Larger churches are more complicated—sort of. If they’re plants, there’s sometimes no initial hurdle to cross. No interviews, references, etc. And, the church government is often set up to protect the senior pastor from criticism and scandal. For example, after Mars Hill was established, pastors signed non-complaint legal documents, and a structure was established to ensure the senior pastor ran the show.

We observe this same emphasis on pastoral authority and church loyalty in other large churches. Like any institution with centralized authority and hierarchical structure, dissenters are weeded out by those at the top. In extreme cases of resistance, a “security team” takes care of things (now commonly accepted at many large churches).

These practices—aimed at self-protection and image-control—are common denominators in large and small churches where pastors and leaders have far too much power and far too little accountability.

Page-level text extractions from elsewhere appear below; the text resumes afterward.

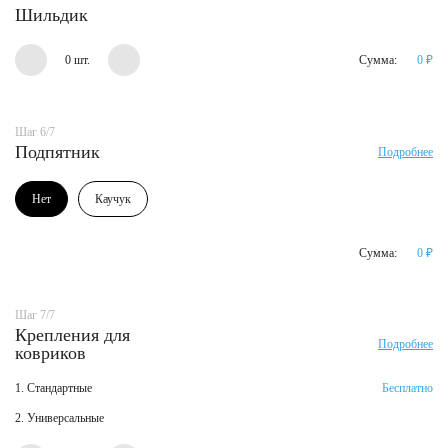
Шильдик
0 шт.
Сумма:
0
₽
Шаг 6/7
Подпятник
Подробнее
Нет
Каучук
Сумма:
0
₽
Шаг 7/7
Крепления для
Подробнее
ковриков
1. Стандартные
Бесплатно
2. Универсальные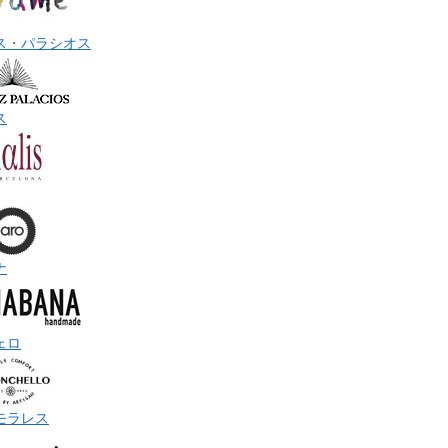
ス・パラシオス
ス
ナ
ェロ
モラレス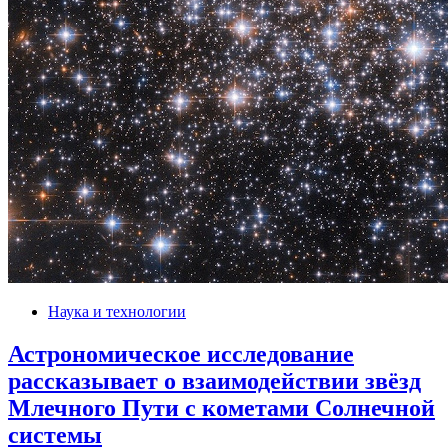
Наука и технологии
Астрономическое исследование
рассказывает о взаимодействии звёзд
Млечного Пути с кометами Солнечной
системы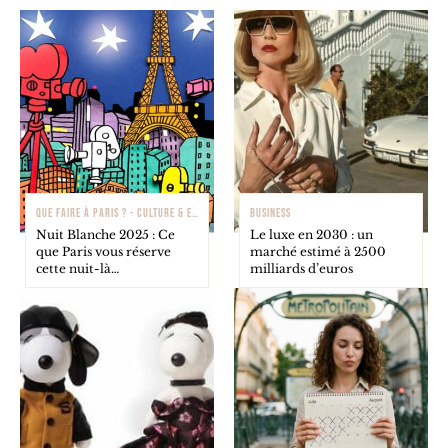
QUE FAIRE À PARIS ? - CULTURE & EXPOSITIONS
BUSINESS
Nuit Blanche 2025 : Ce
Le luxe en 2030 : un
que Paris vous réserve
marché estimé à 2500
cette nuit-là…
milliards d’euros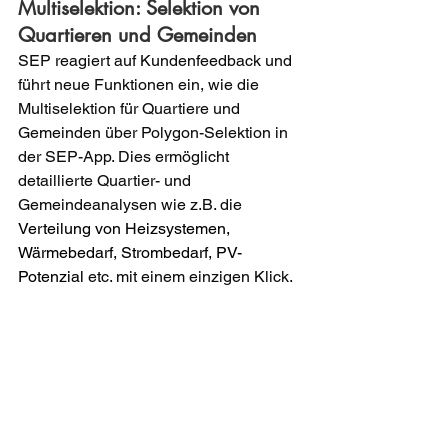
Multiselektion: Selektion von 
Quartieren und Gemeinden
SEP reagiert auf Kundenfeedback und 
führt neue Funktionen ein, wie die 
Multiselektion für Quartiere und 
Gemeinden über Polygon-Selektion in 
der SEP-App. Dies ermöglicht 
detaillierte Quartier- und 
Gemeindeanalysen wie z.B. die 
Verteilung von Heizsystemen, 
Wärmebedarf, Strombedarf, PV-
Potenzial
 etc. mit einem einzigen Klick.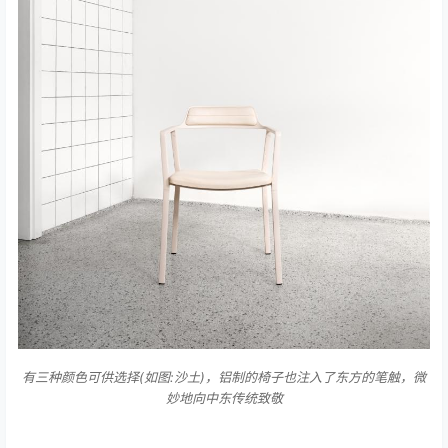
有三种颜色可供选择(如图:沙土)，铝制的椅子也注入了东方的笔触，微
妙地向中东传统致敬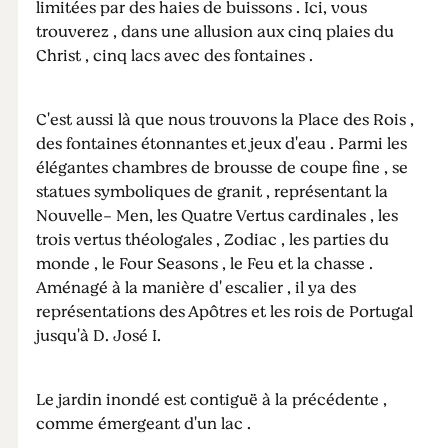
limitées par des haies de buissons . Ici, vous
trouverez , dans une allusion aux cinq plaies du
Christ , cinq lacs avec des fontaines .
C'est aussi là que nous trouvons la Place des Rois ,
des fontaines étonnantes et jeux d'eau . Parmi les
élégantes chambres de brousse de coupe fine , se
statues symboliques de granit , représentant la
Nouvelle- Men, les Quatre Vertus cardinales , les
trois vertus théologales , Zodiac , les parties du
monde , le Four Seasons , le Feu et la chasse .
Aménagé à la manière d' escalier , il ya des
représentations des Apôtres et les rois de Portugal
jusqu'à D. José I.
Le jardin inondé est contiguë à la précédente ,
comme émergeant d'un lac .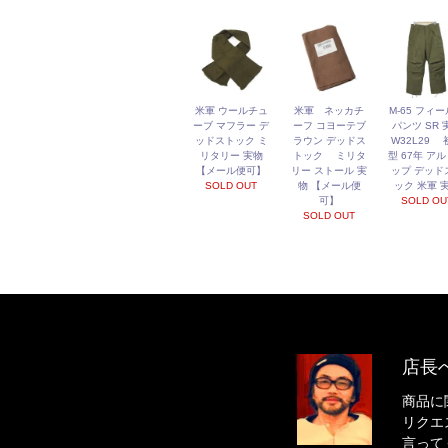
米軍 ウールチュ
米軍 ネッカチ
M-65 フィ
ーブ マフラー デ
ーフ コヨーテブ
パンツ SR 
ッドストック ミ
ラウン デッドス
W32L29 
リタリー 実物
トック ミリタ
型 67年 ア
【メール便可】
リー ストール 実
ップ デッド
SOLD OUT
物 【メール便
ック 米軍 
可】
SOLD OU
SOLD OUT
店長
商品に
リクエ
言って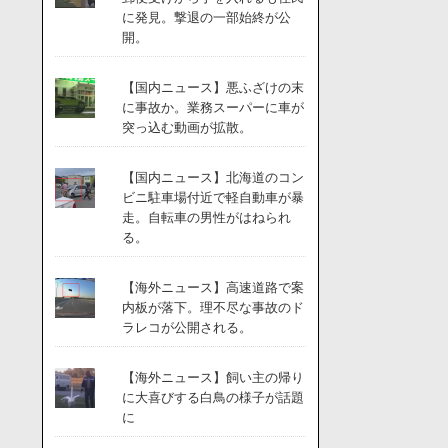
に発見。撃退の一部始終が公
開。
【国内ニュース】悪ふざけの末
に事故か。業務スーパーに車が
突っ込む動画が拡散。
【国内ニュース】北海道のコン
ビニ駐車場付近で軽自動車が暴
走。自転車の男性がはねられ
る。
【海外ニュース】高速道路で案
内板が落下。理不尽な事故のド
ラレコが公開される。
【海外ニュース】飼い主の帰り
に大喜びする白鳥の様子が話題
に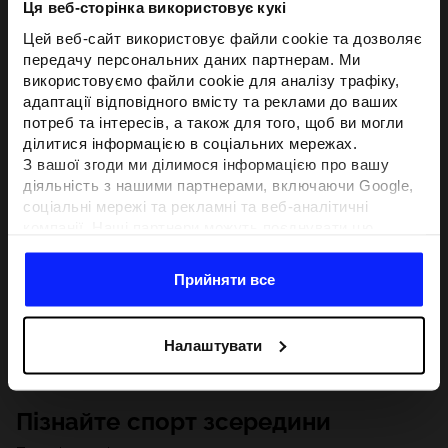
Ця веб-сторінка використовує кукі
Цей веб-сайт використовує файли cookie та дозволяє
передачу персональних даних партнерам. Ми
використовуємо файли cookie для аналізу трафіку,
адаптації відповідного вмісту та реклами до ваших
потреб та інтересів, а також для того, щоб ви могли
ділитися інформацією в соціальних мережах.
З вашої згоди ми ділимося інформацією про вашу
діяльність з нашими партнерами, включаючи Google,
соціальні мережі та рекламні та веб-аналітичні
компанії. Наші партнери можуть поєднувати цю
інформацію з іншою інформацією, яку ви надаєте за
межами цього веб-сайту, а також з даними, які вони
Прийняти все
отримують у результаті використання вами їхніх
послуг.З вашої згоди ми також можемо ділитися
вашою особистою інформацією з нашими партнерами
Налаштувати
з метою націлювання та покращення відображення
відповідної онлайн-реклами, проведення аналітики,
відповідності вмісту та вдосконалення рішень, які
Пізнайте спорт зсередини
пропонують наші партнери (наприклад, соціальні
мережі). Детальну інформацію можна знайти в нашій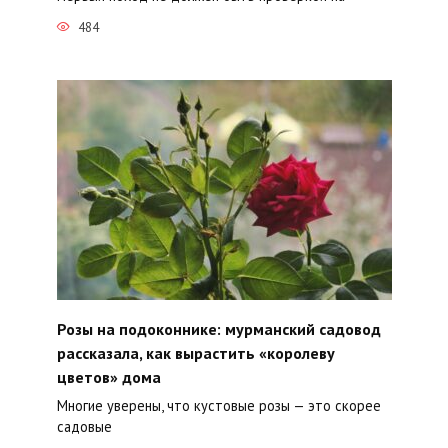
484
Розы на подоконнике: мурманский садовод
рассказала, как вырастить «королеву
цветов» дома
Многие уверены, что кустовые розы — это скорее
садовые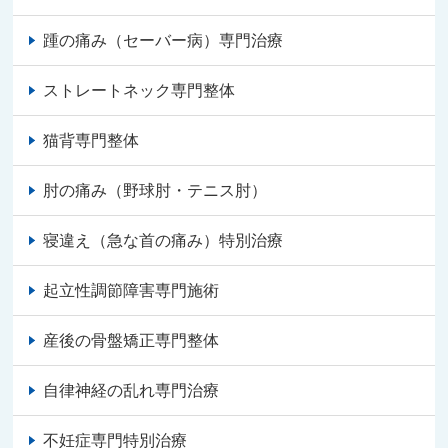
踵の痛み（セーバー病）専門治療
ストレートネック専門整体
猫背専門整体
肘の痛み（野球肘・テニス肘）
寝違え（急な首の痛み）特別治療
起立性調節障害専門施術
産後の骨盤矯正専門整体
自律神経の乱れ専門治療
不妊症専門特別治療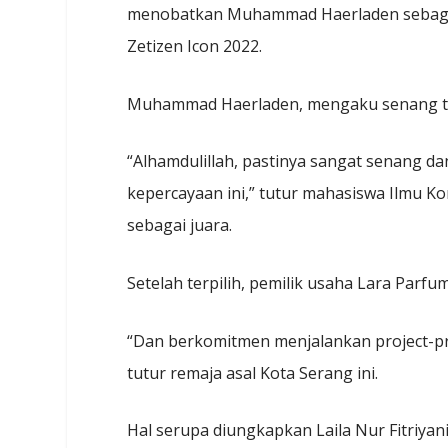
menobatkan Muhammad Haerladen sebagai Z
Zetizen Icon 2022.
Muhammad Haerladen, mengaku senang terp
“Alhamdulillah, pastinya sangat senang d
kepercayaan ini,” tutur mahasiswa Ilmu K
sebagai juara.
Setelah terpilih, pemilik usaha Lara Parfum
“Dan berkomitmen menjalankan project-pro
tutur remaja asal Kota Serang ini.
Hal serupa diungkapkan Laila Nur Fitriyan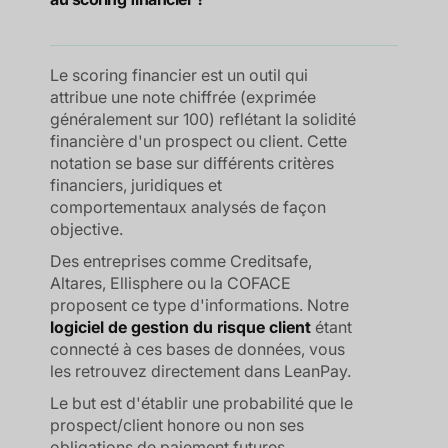
Le scoring financier est un outil qui
attribue une note chiffrée (exprimée
généralement sur 100) reflétant la solidité
financière d'un prospect ou client. Cette
notation se base sur différents critères
financiers, juridiques et
comportementaux analysés de façon
objective.
Des entreprises comme Creditsafe,
Altares, Ellisphere ou la COFACE
proposent ce type d'informations. Notre
logiciel de gestion du risque client
étant
connecté à ces bases de données, vous
les retrouvez directement dans LeanPay.
Le but est d'établir une probabilité que le
prospect/client honore ou non ses
obligations de paiement futures.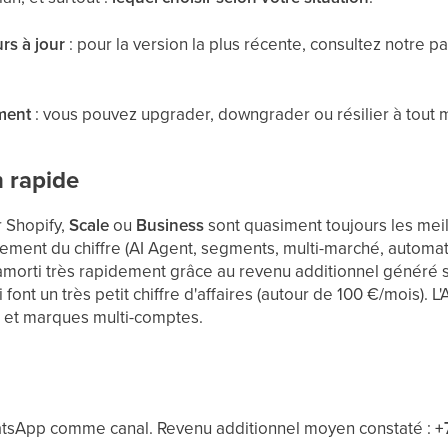
urs à jour
: pour la version la plus récente, consultez notre pag
ment
: vous pouvez upgrader, downgrader ou résilier à tout
 rapide
r Shopify,
Scale
ou
Business
sont quasiment toujours les meill
lement du chiffre (AI Agent, segments, multi-marché, automatis
amorti très rapidement grâce au revenu additionnel généré 
nt un très petit chiffre d'affaires (autour de 100 €/mois). L'A
 et marques multi-comptes.
atsApp comme canal. Revenu additionnel moyen constaté :
+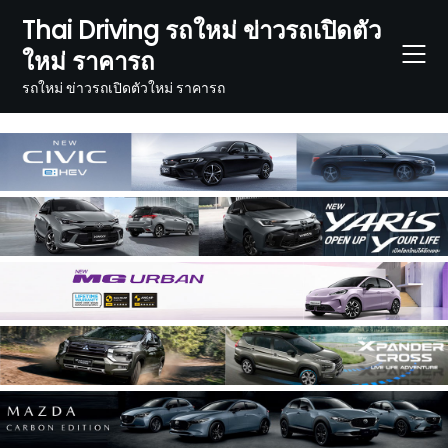
Skip
Thai Driving รถใหม่ ข่าวรถเปิดตัว
to
ใหม่ ราคารถ
content
รถใหม่ ข่าวรถเปิดตัวใหม่ ราคารถ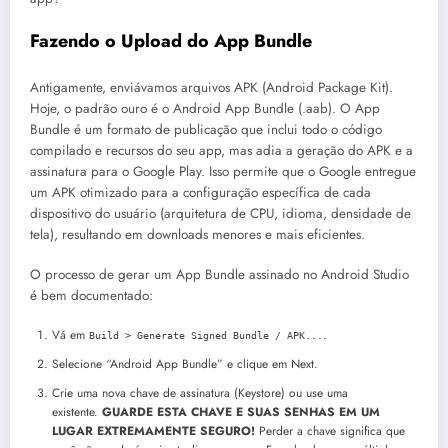
Fazendo o Upload do App Bundle
Antigamente, enviávamos arquivos APK (Android Package Kit).
Hoje, o padrão ouro é o Android App Bundle (.aab). O App
Bundle é um formato de publicação que inclui todo o código
compilado e recursos do seu app, mas adia a geração do APK e a
assinatura para o Google Play. Isso permite que o Google entregue
um APK otimizado para a configuração específica de cada
dispositivo do usuário (arquitetura de CPU, idioma, densidade de
tela), resultando em downloads menores e mais eficientes.
O processo de gerar um App Bundle assinado no Android Studio
é bem documentado:
Vá em
.
Build > Generate Signed Bundle / APK...
Selecione “Android App Bundle” e clique em Next.
Crie uma nova chave de assinatura (Keystore) ou use uma
existente.
GUARDE ESTA CHAVE E SUAS SENHAS EM UM
LUGAR EXTREMAMENTE SEGURO!
Perder a chave significa que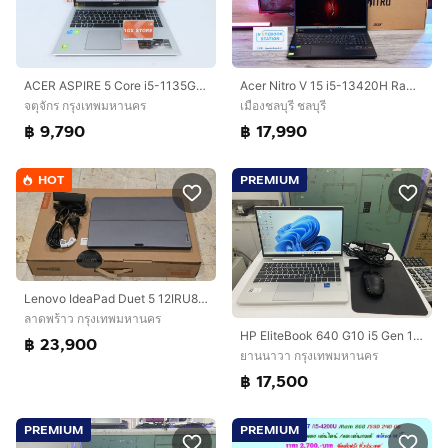
ACER ASPIRE 5 Core i5-1135G7 RAM16.512GB
Acer Nitro V 15 i5-13420H Ram16 RTX2050(4GB) SSD512GB จอ15.6นิ้ว FHD 144Hz เกมมิ่งรุ่นใหม่ ดีไซน์ฝาหลังสุดเท่ มีประกันศูนย์2027 เครื่องพร้อม
จตุจักร กรุงเทพมหานคร
เมืองชลบุรี ชลบุรี
฿ 9,790
฿ 17,990
HOT
PREMIUM
Lenovo IdeaPad Duet 5 12IRU8 รุ่น i7
ลาดพร้าว กรุงเทพมหานคร
HP EliteBook 640 G10 i5 Gen 13 Ram 16 มีประกันศูนย์ สภาพสวย ราคาถูกใจ
฿ 23,900
ยานนาวา กรุงเทพมหานคร
฿ 17,500
PREMIUM
PREMIUM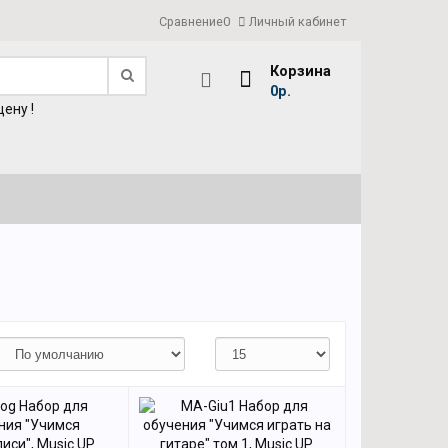
Сравнение
0
Личный кабинет
Корзина
0р.
ену !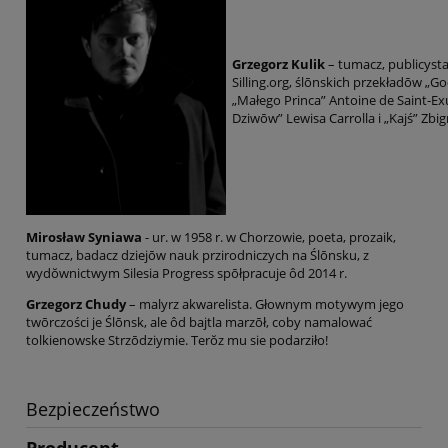
Grzegorz Kulik
– tumacz, publicyst
Silling.org, ślōnskich przekładōw „G
„Małego Princa” Antoine de Saint-Exu
Dziwōw” Lewisa Carrolla i „Kajś” Zbi
Mirosław Syniawa
- ur. w 1958 r. w Chorzowie, poeta, prozaik,
tumacz, badacz dziejōw nauk przirodniczych na Ślōnsku, z
wydŏwnictwym Silesia Progress spōłpracuje ôd 2014 r.
Grzegorz Chudy
– malyrz akwarelista. Głownym motywym jego
twōrczości je Ślōnsk, ale ôd bajtla marzōł, coby namalować
tolkienowske Strzōdziymie. Terŏz mu sie podarziło!
Bezpieczeństwo
Producent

And these are the toxic cultural dynamics Christians need to watch for and guard against.

Nobody looks good when con-artists and abusers play large groups of Christians, get exposed, and then continue to do it all over again in the name of Jesus. But if we want to prevent our past from becoming our present, we must look back and learn to identify the cultural factors that enable abusive pastors to fool us.